Johanne Christine Petersen often simply known as Johanne Petersen (23 September 1847 – 24 March 1922) was a Danish school principal. She is remembered for her pioneering work with handicapped children. From 1874, she was associated with Hjemmet for Vanfore (Home for the Handicapped), later known as Samfundet og Hjemmet for Vanføre (Society and Home for the Handicapped), serving as head from 1886 to 1922. Initially opened for one-armed girls, the institution was extended to accommodate boys from 1878. Over the years the institution was significantly expanded. Petersen was awarded the Gold Medal of Merit in 1897.

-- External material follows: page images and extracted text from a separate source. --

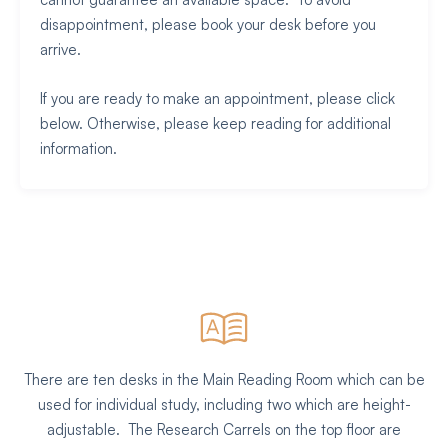
disappointment, please book your desk before you
arrive.
If you are ready to make an appointment, please click
below. Otherwise, please keep reading for additional
information.
There are ten desks in the Main Reading Room which can be
used for individual study, including two which are height-
adjustable. The Research Carrels on the top floor are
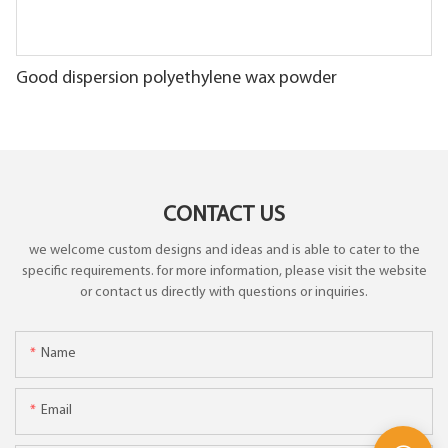
Good dispersion polyethylene wax powder
CONTACT US
we welcome custom designs and ideas and is able to cater to the
specific requirements. for more information, please visit the website
or contact us directly with questions or inquiries.
Name
Email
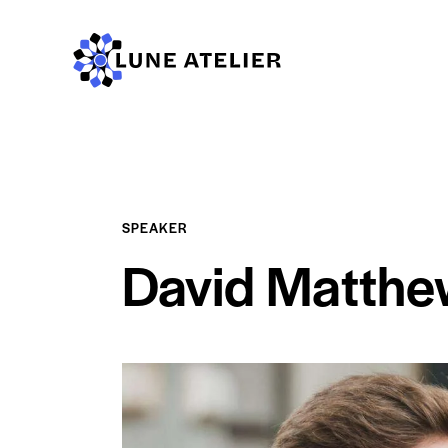
SPEAKER
David Matthe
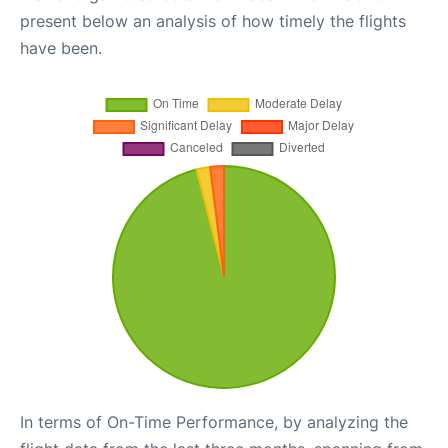
present below an analysis of how timely the flights
have been.
In terms of On-Time Performance, by analyzing the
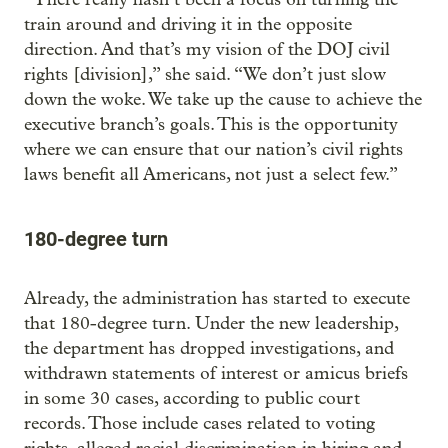
train around and driving it in the opposite
direction. And that’s my vision of the DOJ civil
rights [division],” she said. “We don’t just slow
down the woke. We take up the cause to achieve the
executive branch’s goals. This is the opportunity
where we can ensure that our nation’s civil rights
laws benefit all Americans, not just a select few.”
180-degree turn
Already, the administration has started to execute
that 180-degree turn. Under the new leadership,
the department has dropped investigations, and
withdrawn statements of interest or amicus briefs
in some 30 cases, according to public court
records. Those include cases related to voting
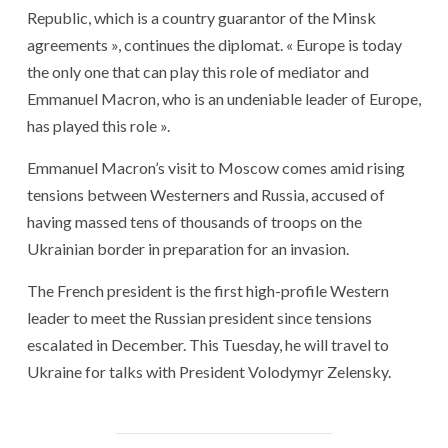
Republic, which is a country guarantor of the Minsk
agreements », continues the diplomat. « Europe is today
the only one that can play this role of mediator and
Emmanuel Macron, who is an undeniable leader of Europe,
has played this role ».
Emmanuel Macron’s visit to Moscow comes amid rising
tensions between Westerners and Russia, accused of
having massed tens of thousands of troops on the
Ukrainian border in preparation for an invasion.
The French president is the first high-profile Western
leader to meet the Russian president since tensions
escalated in December. This Tuesday, he will travel to
Ukraine for talks with President Volodymyr Zelensky.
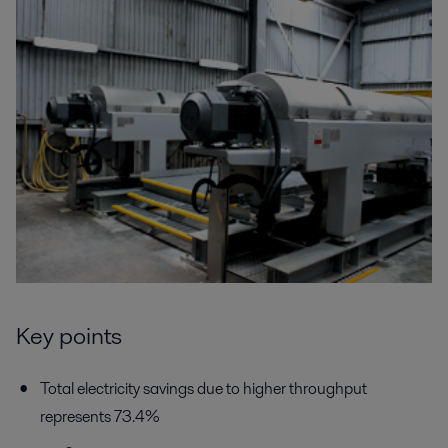
Key points
Total electricity savings due to higher throughput
represents 73.4%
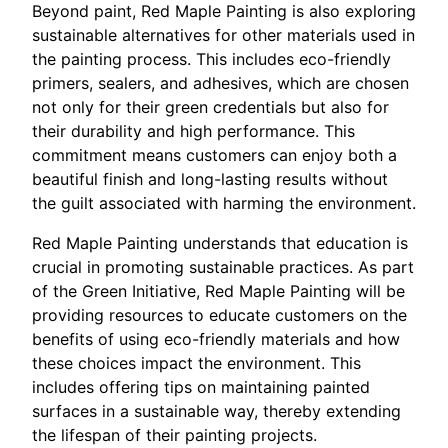
Beyond paint, Red Maple Painting is also exploring
sustainable alternatives for other materials used in
the painting process. This includes eco-friendly
primers, sealers, and adhesives, which are chosen
not only for their green credentials but also for
their durability and high performance. This
commitment means customers can enjoy both a
beautiful finish and long-lasting results without
the guilt associated with harming the environment.
Red Maple Painting understands that education is
crucial in promoting sustainable practices. As part
of the Green Initiative, Red Maple Painting will be
providing resources to educate customers on the
benefits of using eco-friendly materials and how
these choices impact the environment. This
includes offering tips on maintaining painted
surfaces in a sustainable way, thereby extending
the lifespan of their painting projects.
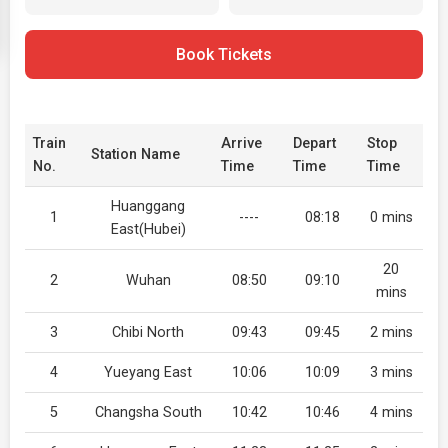
Book Tickets
Train
Arrive
Depart
Stop
Station Name
No.
Time
Time
Time
Huanggang
1
----
08:18
0 mins
East(Hubei)
20
2
Wuhan
08:50
09:10
mins
3
Chibi North
09:43
09:45
2 mins
4
Yueyang East
10:06
10:09
3 mins
5
Changsha South
10:42
10:46
4 mins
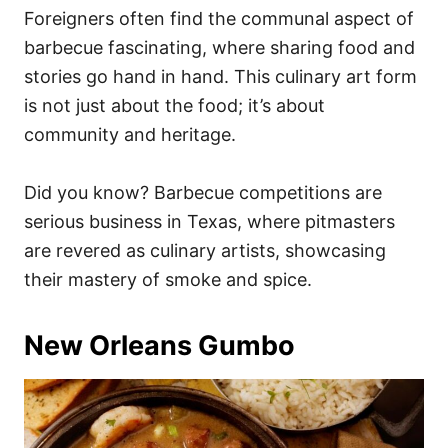
Foreigners often find the communal aspect of
barbecue fascinating, where sharing food and
stories go hand in hand. This culinary art form
is not just about the food; it’s about
community and heritage.
Did you know? Barbecue competitions are
serious business in Texas, where pitmasters
are revered as culinary artists, showcasing
their mastery of smoke and spice.
New Orleans Gumbo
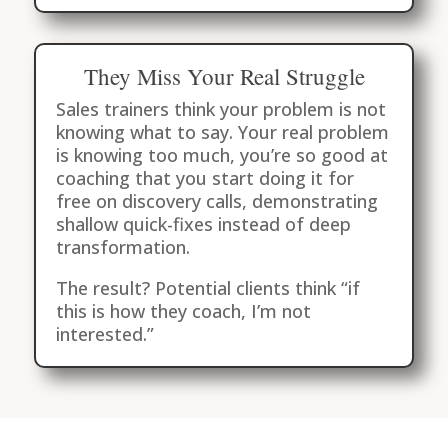
They Miss Your Real Struggle
Sales trainers think your problem is not
knowing what to say. Your real problem
is knowing too much, you’re so good at
coaching that you start doing it for
free on discovery calls, demonstrating
shallow quick-fixes instead of deep
transformation.
The result? Potential clients think “if
this is how they coach, I’m not
interested.”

==Early life, family and education==
Born in Copenhagen on 23 September 1847, Johanne Christine Petersen was the daughter of the master shoemaker Jens Bent Petersen (1821–1904) and Wilhelmine Christine née Fristrup (1815–85). Brought up in a well-to-do family of craftsmen, she was a weak child and as a result probably received no formal education. By contrast, her younger sister Henriette (1850–1924) was well educated and become Denmark's first female headmistress.

==Career==
While hospitalized at the Diakonissestiftelsen around 1870, Petersen met the institution's pastor Hans Knudsen who informed her of his plans to create a home for handicapped children where they could be trained to become active members of society. After founding Hjemmet for Vanfore in 1872, he persuaded Petersen to work there in 1874 when she became head of the one-armed girls' school attached to the clinic. When Knudsen died in February 1886, she became his successor.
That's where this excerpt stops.